Where a line of the records contains the word "Alpenluft", show that line.

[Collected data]

--- START ---

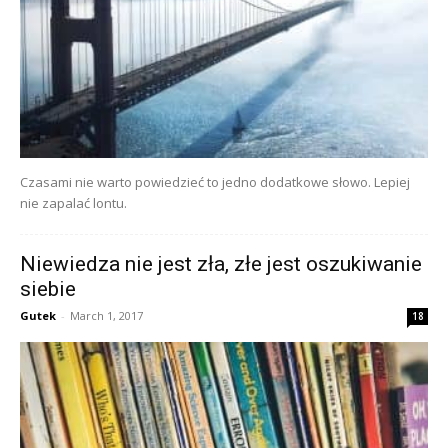
Czasami nie warto powiedzieć to jedno dodatkowe słowo. Lepiej
nie zapalać lontu.
Niewiedza nie jest zła, złe jest oszukiwanie
siebie
Gutek
-
March 1, 2017
18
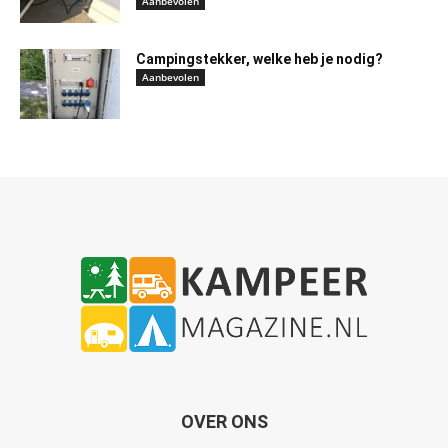
Aanbevolen
Campingstekker, welke heb je nodig?
Aanbevolen
OVER ONS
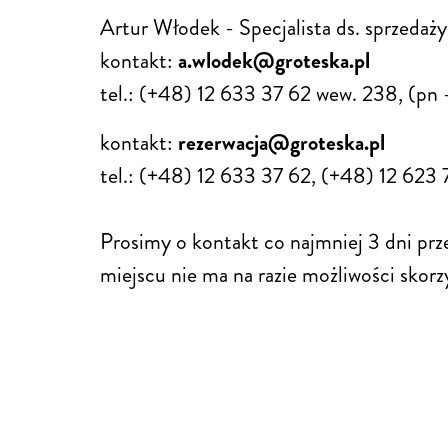
Artur Włodek - Specjalista ds. sprzedaży
kontakt:
a.wlodek@groteska.pl
tel.: (+48) 12 633 37 62 wew. 238, (pn
kontakt:
rezerwacja@groteska.pl
tel.: (+48) 12 633 37 62, (+48) 12 623
Prosimy o kontakt co najmniej 3 dni prz
miejscu nie ma na razie możliwości skor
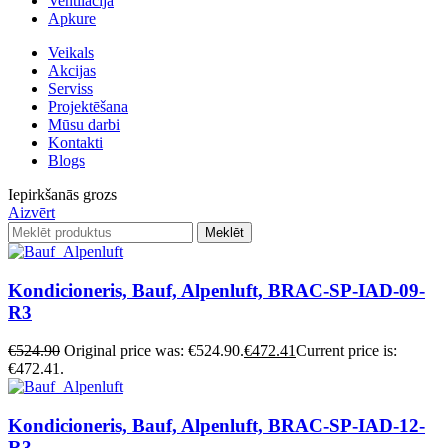
Ventilācija
Apkure
Veikals
Akcijas
Serviss
Projektēšana
Mūsu darbi
Kontakti
Blogs
Iepirkšanās grozs
Aizvērt
Meklēt
Kondicioneris, Bauf, Alpenluft, BRAC-SP-IAD-09-
R3
€
524.90
Original price was: €524.90.
€
472.41
Current price is:
€472.41.
Kondicioneris, Bauf, Alpenluft, BRAC-SP-IAD-12-
R3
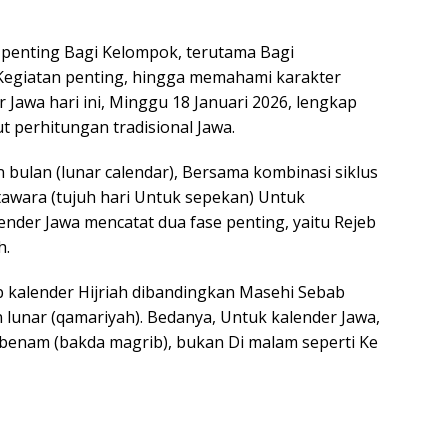
penting Bagi Kelompok, terutama Bagi
Kegiatan penting, hingga memahami karakter
Jawa hari ini, Minggu 18 Januari 2026, lengkap
t perhitungan tradisional Jawa.
 bulan (lunar calendar), Bersama kombinasi siklus
tawara (tujuh hari Untuk sepekan) Untuk
ender Jawa mencatat dua fase penting, yaitu Rejeb
h.
ip kalender Hijriah dibandingkan Masehi Sebab
unar (qamariyah). Bedanya, Untuk kalender Jawa,
erbenam (bakda magrib), bukan Di malam seperti Ke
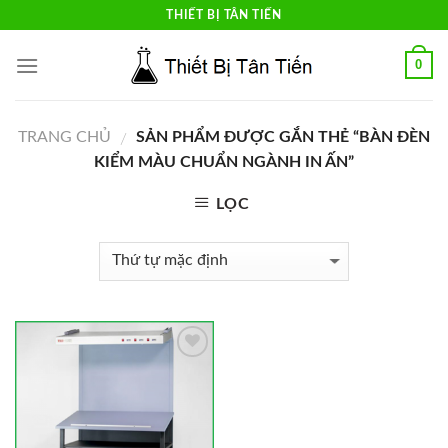
Skip
THIẾT BỊ TÂN TIẾN
to
content
0
TRANG CHỦ
SẢN PHẨM ĐƯỢC GẮN THẺ “BÀN ĐÈN
/
KIỂM MÀU CHUẨN NGÀNH IN ẤN”
LỌC
Add to
Wishlist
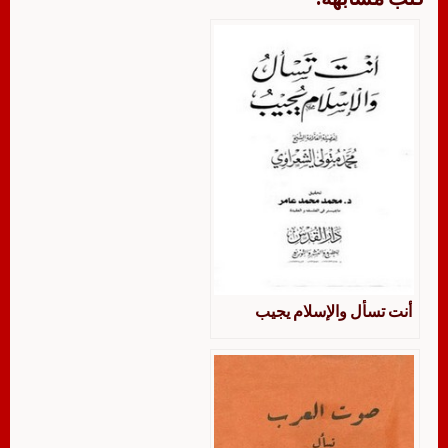
أنت تسأل والإسلام يجيب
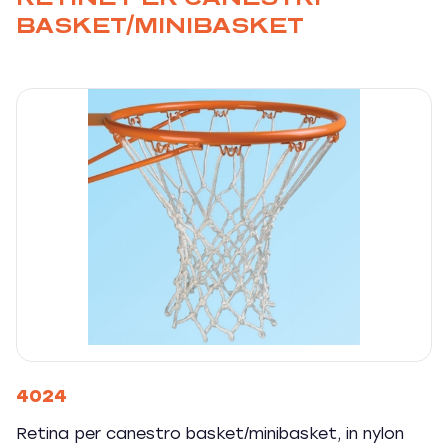
BASKET/MINIBASKET
4024
Retina per canestro basket/minibasket, in nylon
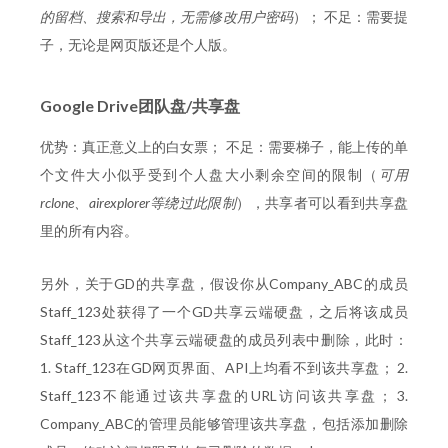
的留档、搜索和导出，无需修改用户密码
）； 不足：需要提
子，无论是网页版还是个人版。
Google Drive团队盘/共享盘
优势：真正意义上的白女票； 不足：需要梯子，能上传的单
个文件大小似乎受到个人盘大小剩余空间的限制（
可用
rclone、airexplorer等绕过此限制
），共享者可以看到共享盘
里的所有内容。
另外，关于GD的共享盘，假设你从Company_ABC的成员
Staff_123处获得了一个GD共享云端硬盘，之后将该成员
Staff_123从这个共享云端硬盘的成员列表中删除，此时：
1. Staff_123在GD网页界面、API上均看不到该共享盘； 2.
Staff_123不能通过该共享盘的URL访问该共享盘； 3.
Company_ABC的管理员能够管理该共享盘，包括添加删除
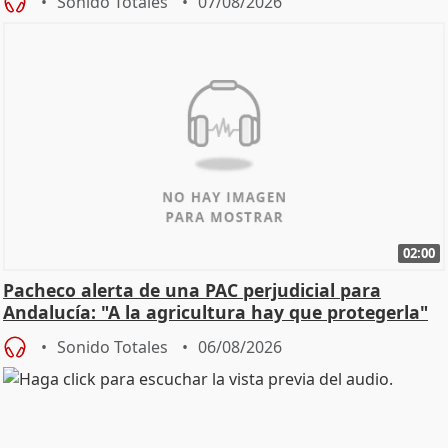
Sonido Totales
07/08/2026
02:00
Pacheco alerta de una PAC perjudicial para
Andalucía: "A la agricultura hay que protegerla"
Sonido Totales
06/08/2026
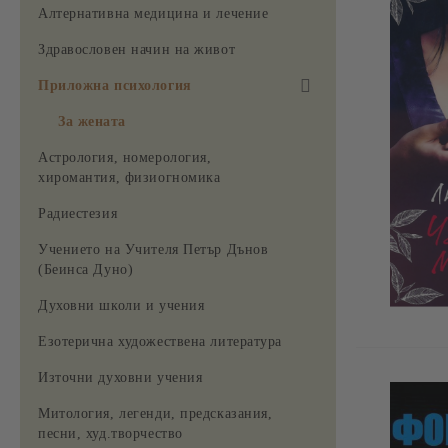
Алтернативна медицина и лечение
Здравословен начин на живот
Приложна психология
За жената
Астрология, номерология,
хиромантия, физиогномика
Радиестезия
Учението на Учителя Петър Дънов
(Беинса Дуно)
Духовни школи и учения
Езотерична художествена литература
Източни духовни учения
Митология, легенди, предсказания,
песни, худ.творчество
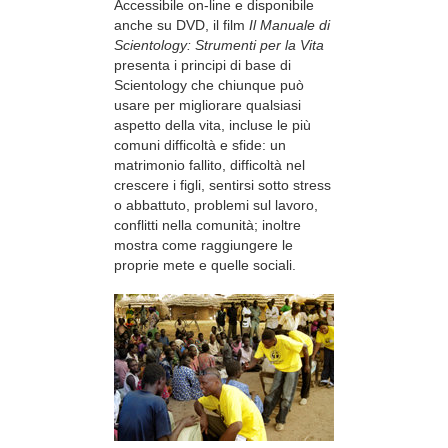
Accessibile on-line e disponibile
anche su DVD, il film
Il Manuale di
Scientology: Strumenti per la Vita
presenta i principi di base di
Scientology che chiunque può
usare per migliorare qualsiasi
aspetto della vita, incluse le più
comuni difficoltà e sfide: un
matrimonio fallito, difficoltà nel
crescere i figli, sentirsi sotto stress
o abbattuto, problemi sul lavoro,
conflitti nella comunità; inoltre
mostra come raggiungere le
proprie mete e quelle sociali.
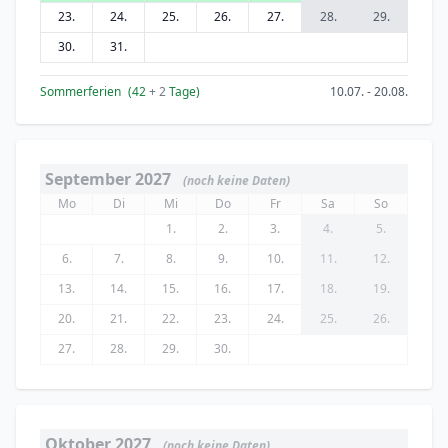
23.
24.
25.
26.
27.
28.
29.
30.
31.
Sommerferien
(42
+ 2
Tage)
10.07. - 20.08.
September 2027
(noch keine Daten)
Mo
Di
Mi
Do
Fr
Sa
So
1.
2.
3.
4.
5.
6.
7.
8.
9.
10.
11.
12.
13.
14.
15.
16.
17.
18.
19.
20.
21.
22.
23.
24.
25.
26.
27.
28.
29.
30.
Oktober 2027
(noch keine Daten)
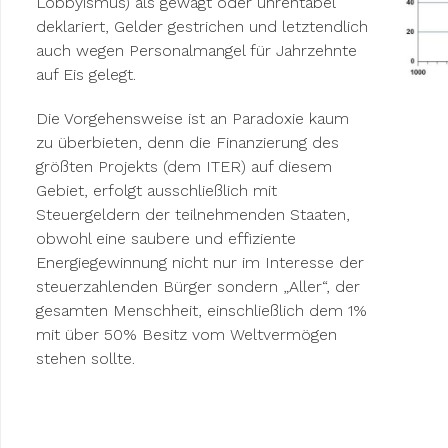
Lobbyismus) als gewagt oder unrentabel
deklariert, Gelder gestrichen und letztendlich
auch wegen Personalmangel für Jahrzehnte
auf Eis gelegt.
Die Vorgehensweise ist an Paradoxie kaum
zu überbieten, denn die Finanzierung des
größten Projekts (dem ITER) auf diesem
Gebiet, erfolgt ausschließlich mit
Steuergeldern der teilnehmenden Staaten,
obwohl eine saubere und effiziente
Energiegewinnung nicht nur im Interesse der
steuerzahlenden Bürger sondern „Aller“, der
gesamten Menschheit, einschließlich dem 1%
mit über 50% Besitz vom Weltvermögen
stehen sollte.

--- END ---

Task response →
Kondicioneris, Bauf, Alpenluft, BRAC-SP-IAD-09-
Kondicioneris, Bauf, Alpenluft, BRAC-SP-IAD-12-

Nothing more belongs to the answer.